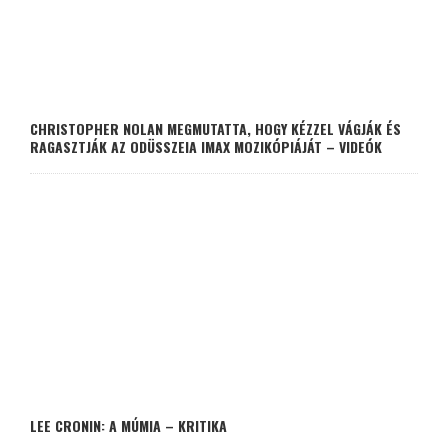
CHRISTOPHER NOLAN MEGMUTATTA, HOGY KÉZZEL VÁGJÁK ÉS
RAGASZTJÁK AZ ODÜSSZEIA IMAX MOZIKÓPIÁJÁT – VIDEÓK
LEE CRONIN: A MÚMIA – KRITIKA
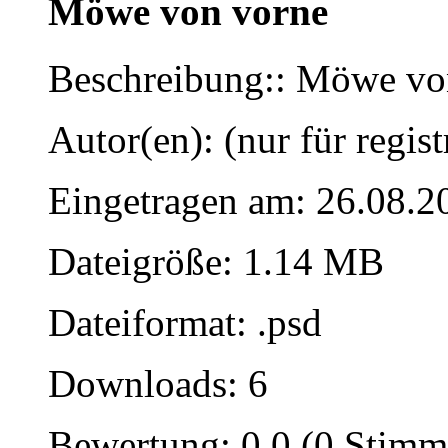
Möwe von vorne
Beschreibung:: Möwe vo
Autor(en): (nur für regist
Eingetragen am: 26.08.2
Dateigröße: 1.14 MB
Dateiformat: .psd
Downloads: 6
Bewertung: 0.0 (0 Stimm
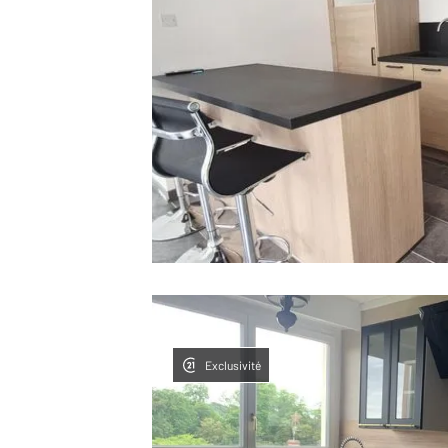
Exclusivité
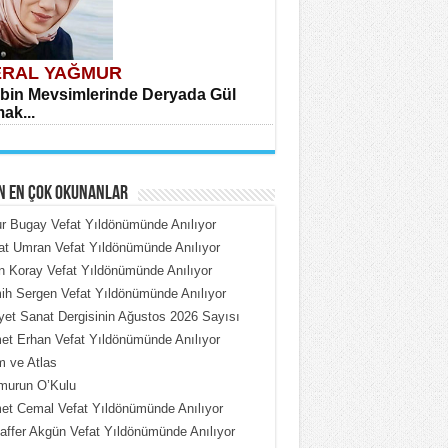
RAL YAĞMUR
bin Mevsimlerinde Deryada Gül
ak...
N EN ÇOK OKUNANLAR
 Bugay Vefat Yıldönümünde Anılıyor
t Umran Vefat Yıldönümünde Anılıyor
n Koray Vefat Yıldönümünde Anılıyor
HMET ÇOBAN
h Sergen Vefat Yıldönümünde Anılıyor
rdeki Put Dışardaki Maskeler...
iyet Sanat Dergisinin Ağustos 2026 Sayısı
t Erhan Vefat Yıldönümünde Anılıyor
 ve Atlas
murun O’Kulu
t Cemal Vefat Yıldönümünde Anılıyor
ffer Akgün Vefat Yıldönümünde Anılıyor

_____

=== WHAT THIS TASK INVOLVES ===
The records above are to be transcribed exactly, with every picture left out.

=== RESPONSE BELOW ===
CHRISTOPHER NOLAN MEGMUTATTA, HOGY KÉZZEL VÁGJÁK ÉS
RAGASZTJÁK AZ ODÜSSZEIA IMAX MOZIKÓPIÁJÁT – VIDEÓK
LEE CRONIN: A MÚMIA – KRITIKA
Möwe von vorne
Beschreibung:: Möwe vo
Autor(en): (nur für regist
Eingetragen am: 26.08.2
Dateigröße: 1.14 MB
Dateiformat: .psd
Downloads: 6
Bewertung: 0.0 (0 Stimm
Exclusivité
RAL YAĞMUR
bin Mevsimlerinde Deryada Gül
ak...
N EN ÇOK OKUNANLAR
 Bugay Vefat Yıldönümünde Anılıyor
t Umran Vefat Yıldönümünde Anılıyor
n Koray Vefat Yıldönümünde Anılıyor
HMET ÇOBAN
h Sergen Vefat Yıldönümünde Anılıyor
rdeki Put Dışardaki Maskeler...
iyet Sanat Dergisinin Ağustos 2026 Sayısı
t Erhan Vefat Yıldönümünde Anılıyor
 ve Atlas
murun O’Kulu
t Cemal Vefat Yıldönümünde Anılıyor
ffer Akgün Vefat Yıldönümünde Anılıyor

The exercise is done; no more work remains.